* **WORK INSTRUCTION**
Within the entries that follow, report how many lines contain the word "Windturbinen", giving the number by itself.
=== Begin Enclosure ===
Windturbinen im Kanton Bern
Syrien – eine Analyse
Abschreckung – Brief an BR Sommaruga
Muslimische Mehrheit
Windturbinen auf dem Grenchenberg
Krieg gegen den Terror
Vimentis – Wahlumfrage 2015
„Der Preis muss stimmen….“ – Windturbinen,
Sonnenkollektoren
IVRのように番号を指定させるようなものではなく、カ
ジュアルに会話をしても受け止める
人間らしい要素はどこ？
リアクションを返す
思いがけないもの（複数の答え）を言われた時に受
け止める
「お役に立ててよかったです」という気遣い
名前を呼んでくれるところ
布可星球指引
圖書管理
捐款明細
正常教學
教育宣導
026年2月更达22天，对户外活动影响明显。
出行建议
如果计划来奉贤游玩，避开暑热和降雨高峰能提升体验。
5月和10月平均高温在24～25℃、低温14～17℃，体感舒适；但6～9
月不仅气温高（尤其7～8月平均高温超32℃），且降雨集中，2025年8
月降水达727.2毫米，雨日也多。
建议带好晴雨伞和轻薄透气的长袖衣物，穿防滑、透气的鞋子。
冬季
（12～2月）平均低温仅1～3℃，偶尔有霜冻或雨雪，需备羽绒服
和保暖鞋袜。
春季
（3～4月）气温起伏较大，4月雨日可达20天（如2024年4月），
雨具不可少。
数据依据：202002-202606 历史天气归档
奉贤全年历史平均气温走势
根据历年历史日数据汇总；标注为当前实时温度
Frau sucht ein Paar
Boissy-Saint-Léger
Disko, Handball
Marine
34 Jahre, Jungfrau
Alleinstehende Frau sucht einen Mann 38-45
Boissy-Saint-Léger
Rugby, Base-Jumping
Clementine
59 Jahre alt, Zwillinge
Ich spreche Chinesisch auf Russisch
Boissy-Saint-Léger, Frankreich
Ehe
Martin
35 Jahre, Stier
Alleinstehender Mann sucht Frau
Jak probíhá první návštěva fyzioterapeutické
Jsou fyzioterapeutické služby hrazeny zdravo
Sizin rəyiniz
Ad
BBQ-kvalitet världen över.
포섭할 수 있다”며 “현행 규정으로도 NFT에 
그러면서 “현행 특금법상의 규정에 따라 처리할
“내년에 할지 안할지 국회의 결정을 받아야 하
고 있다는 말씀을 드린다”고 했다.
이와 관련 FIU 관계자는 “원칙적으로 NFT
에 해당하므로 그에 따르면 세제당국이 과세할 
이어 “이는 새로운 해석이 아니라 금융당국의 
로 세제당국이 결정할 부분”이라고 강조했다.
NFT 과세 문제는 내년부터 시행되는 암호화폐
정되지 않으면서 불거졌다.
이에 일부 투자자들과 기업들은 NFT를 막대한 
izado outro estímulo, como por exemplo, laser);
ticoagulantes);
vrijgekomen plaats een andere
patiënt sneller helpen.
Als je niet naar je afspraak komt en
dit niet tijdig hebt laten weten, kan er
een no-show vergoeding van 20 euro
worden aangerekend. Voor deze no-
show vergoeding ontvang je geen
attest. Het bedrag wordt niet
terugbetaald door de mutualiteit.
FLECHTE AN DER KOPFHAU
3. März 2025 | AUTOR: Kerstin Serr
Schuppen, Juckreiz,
=== End Enclosure ===
* **ANSWER TO THIS EXERCISE**
3